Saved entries

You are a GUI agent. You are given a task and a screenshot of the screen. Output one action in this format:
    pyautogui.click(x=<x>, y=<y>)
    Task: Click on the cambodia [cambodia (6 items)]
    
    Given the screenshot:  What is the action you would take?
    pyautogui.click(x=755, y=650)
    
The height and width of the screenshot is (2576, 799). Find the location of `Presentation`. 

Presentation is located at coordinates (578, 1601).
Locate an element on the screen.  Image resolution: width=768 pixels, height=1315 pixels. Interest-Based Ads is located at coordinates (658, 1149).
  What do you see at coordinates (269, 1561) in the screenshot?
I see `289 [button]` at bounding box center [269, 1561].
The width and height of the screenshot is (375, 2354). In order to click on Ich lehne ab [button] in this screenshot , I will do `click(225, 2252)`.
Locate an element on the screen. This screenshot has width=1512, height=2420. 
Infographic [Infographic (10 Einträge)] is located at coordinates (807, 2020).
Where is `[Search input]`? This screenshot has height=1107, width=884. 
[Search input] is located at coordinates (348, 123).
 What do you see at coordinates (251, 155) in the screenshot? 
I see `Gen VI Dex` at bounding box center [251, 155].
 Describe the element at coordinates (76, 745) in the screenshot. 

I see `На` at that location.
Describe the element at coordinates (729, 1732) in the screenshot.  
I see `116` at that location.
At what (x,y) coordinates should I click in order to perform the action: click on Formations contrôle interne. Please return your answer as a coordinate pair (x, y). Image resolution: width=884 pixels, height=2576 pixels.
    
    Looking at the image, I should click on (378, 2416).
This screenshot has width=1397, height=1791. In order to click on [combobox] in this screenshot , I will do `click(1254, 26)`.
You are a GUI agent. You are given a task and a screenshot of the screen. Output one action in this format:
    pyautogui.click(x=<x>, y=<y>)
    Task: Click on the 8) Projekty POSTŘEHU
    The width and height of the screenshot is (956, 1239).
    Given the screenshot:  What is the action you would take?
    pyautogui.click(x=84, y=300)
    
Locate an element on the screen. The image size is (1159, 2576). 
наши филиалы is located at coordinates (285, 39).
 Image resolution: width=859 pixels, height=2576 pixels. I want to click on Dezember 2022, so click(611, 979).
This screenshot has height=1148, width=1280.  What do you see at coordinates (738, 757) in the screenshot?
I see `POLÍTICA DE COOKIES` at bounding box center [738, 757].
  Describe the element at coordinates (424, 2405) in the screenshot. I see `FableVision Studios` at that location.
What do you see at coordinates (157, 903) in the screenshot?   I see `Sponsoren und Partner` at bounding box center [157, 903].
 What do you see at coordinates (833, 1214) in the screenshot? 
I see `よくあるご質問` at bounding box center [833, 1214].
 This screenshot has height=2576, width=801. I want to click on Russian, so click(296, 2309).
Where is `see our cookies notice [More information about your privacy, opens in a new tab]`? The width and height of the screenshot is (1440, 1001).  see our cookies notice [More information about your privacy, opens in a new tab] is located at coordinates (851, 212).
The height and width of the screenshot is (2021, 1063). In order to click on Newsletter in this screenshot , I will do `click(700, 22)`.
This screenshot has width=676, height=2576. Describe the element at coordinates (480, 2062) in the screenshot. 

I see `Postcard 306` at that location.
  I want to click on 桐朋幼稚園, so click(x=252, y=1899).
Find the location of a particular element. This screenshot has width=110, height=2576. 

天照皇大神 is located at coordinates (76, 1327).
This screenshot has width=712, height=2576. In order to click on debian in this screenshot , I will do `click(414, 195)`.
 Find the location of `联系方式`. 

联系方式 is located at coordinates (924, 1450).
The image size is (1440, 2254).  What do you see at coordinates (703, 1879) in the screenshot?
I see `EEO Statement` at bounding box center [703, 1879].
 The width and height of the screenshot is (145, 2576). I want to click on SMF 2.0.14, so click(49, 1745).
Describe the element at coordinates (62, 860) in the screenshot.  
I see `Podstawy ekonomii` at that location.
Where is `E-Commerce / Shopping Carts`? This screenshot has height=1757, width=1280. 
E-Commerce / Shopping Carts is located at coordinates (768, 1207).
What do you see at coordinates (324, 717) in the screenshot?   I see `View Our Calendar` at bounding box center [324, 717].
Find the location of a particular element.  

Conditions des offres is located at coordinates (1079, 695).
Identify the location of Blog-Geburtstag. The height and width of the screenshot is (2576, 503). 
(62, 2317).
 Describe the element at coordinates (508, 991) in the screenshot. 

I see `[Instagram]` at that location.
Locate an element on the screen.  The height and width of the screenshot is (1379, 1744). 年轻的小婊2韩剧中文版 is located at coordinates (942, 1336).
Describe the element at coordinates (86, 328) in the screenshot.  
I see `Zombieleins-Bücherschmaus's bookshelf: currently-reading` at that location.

▶ _What is expected_: Look above for every line with the word "will" and copy it.

▶ _Answer to the exercise_:
The width and height of the screenshot is (375, 2354). In order to click on Ich lehne ab [button] in this screenshot , I will do `click(225, 2252)`.
This screenshot has width=1397, height=1791. In order to click on [combobox] in this screenshot , I will do `click(1254, 26)`.
The height and width of the screenshot is (2021, 1063). In order to click on Newsletter in this screenshot , I will do `click(700, 22)`.
This screenshot has width=712, height=2576. In order to click on debian in this screenshot , I will do `click(414, 195)`.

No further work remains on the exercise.